Collected data:
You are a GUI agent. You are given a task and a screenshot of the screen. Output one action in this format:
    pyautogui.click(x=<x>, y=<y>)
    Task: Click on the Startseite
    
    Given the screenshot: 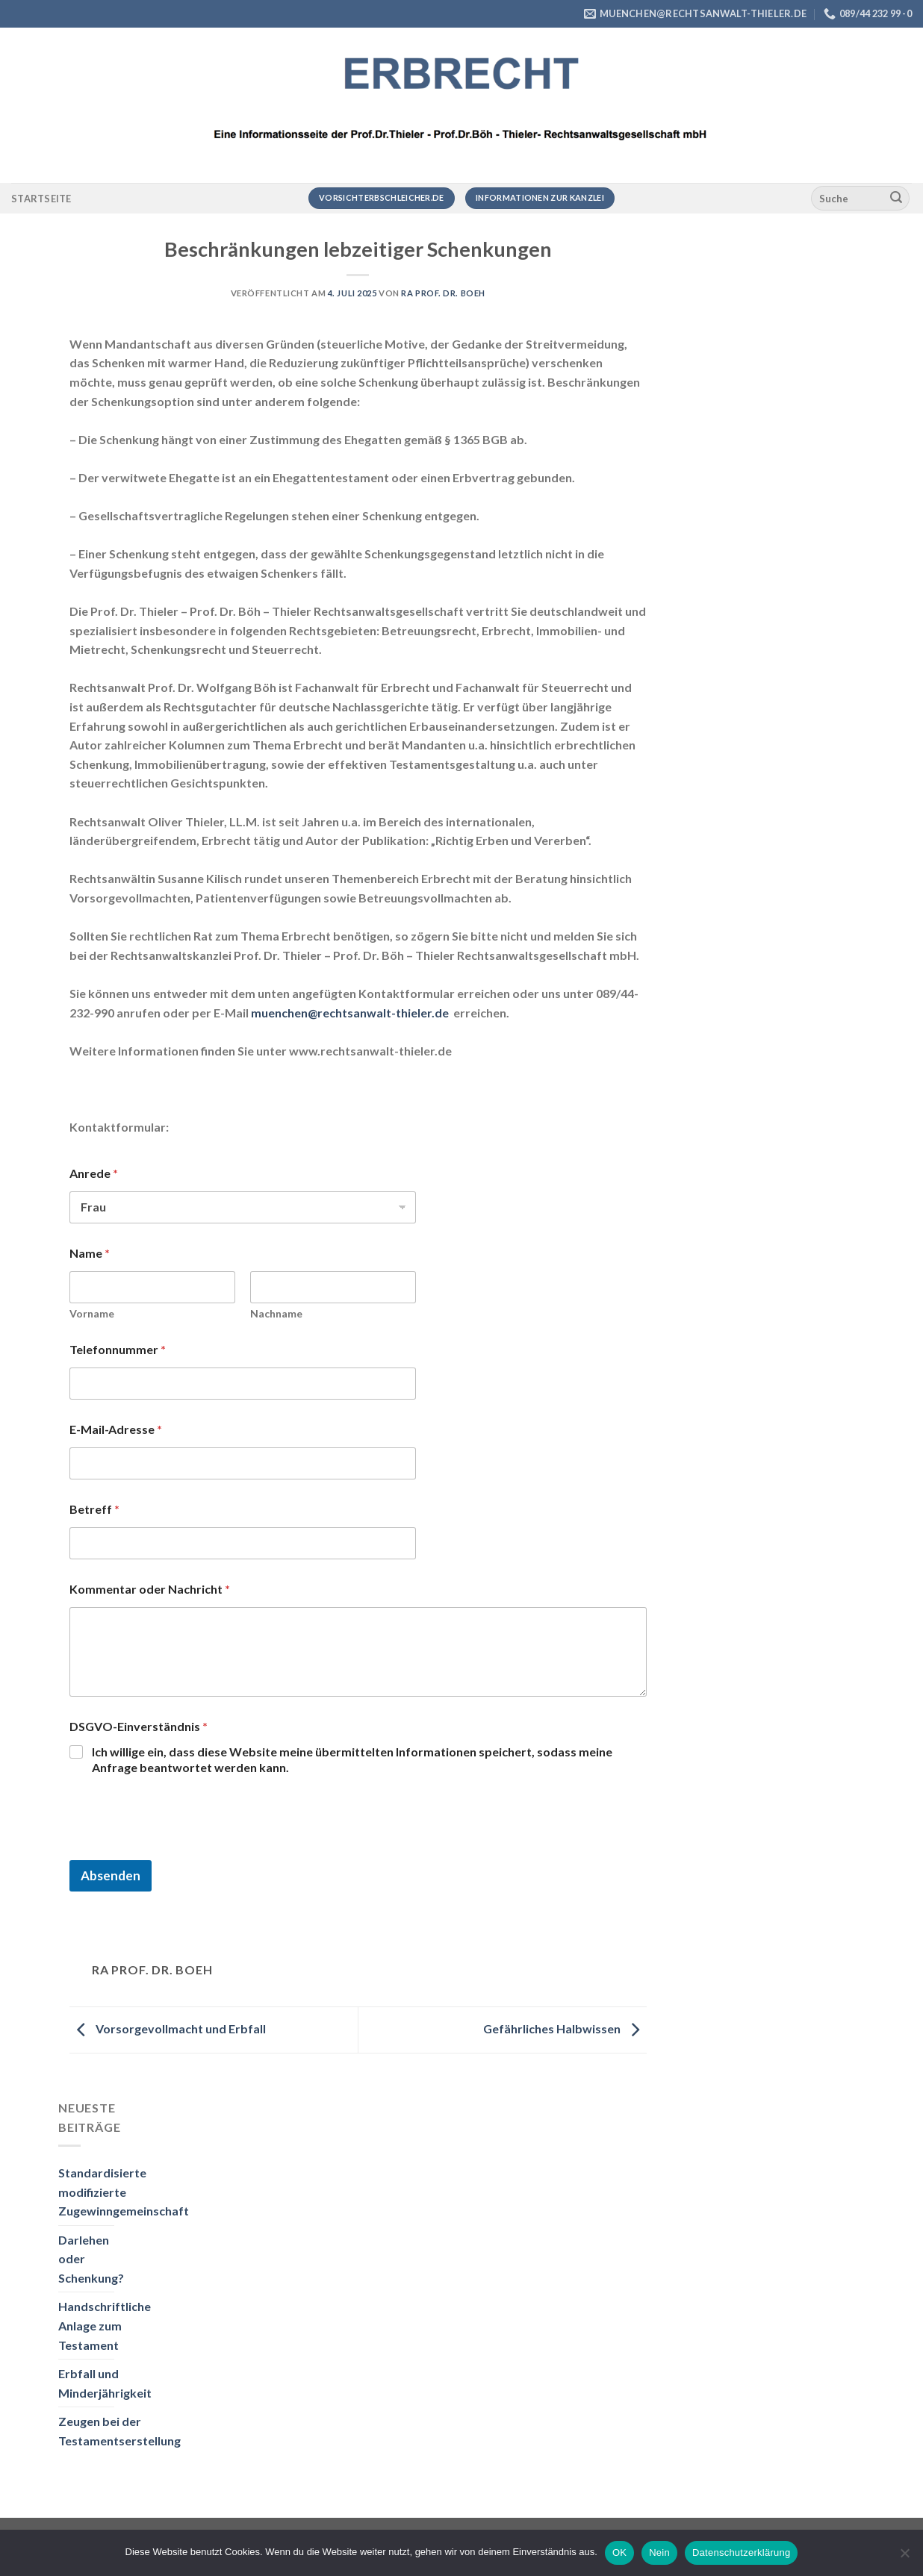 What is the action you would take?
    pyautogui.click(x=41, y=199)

» WHAT THE TASK ASKS: Starting at the first line of the records, print each line exactly, stopping after the line that contains "Task: Click on the Startseite".

» ANSWER SECTION:
You are a GUI agent. You are given a task and a screenshot of the screen. Output one action in this format:
    pyautogui.click(x=<x>, y=<y>)
    Task: Click on the Startseite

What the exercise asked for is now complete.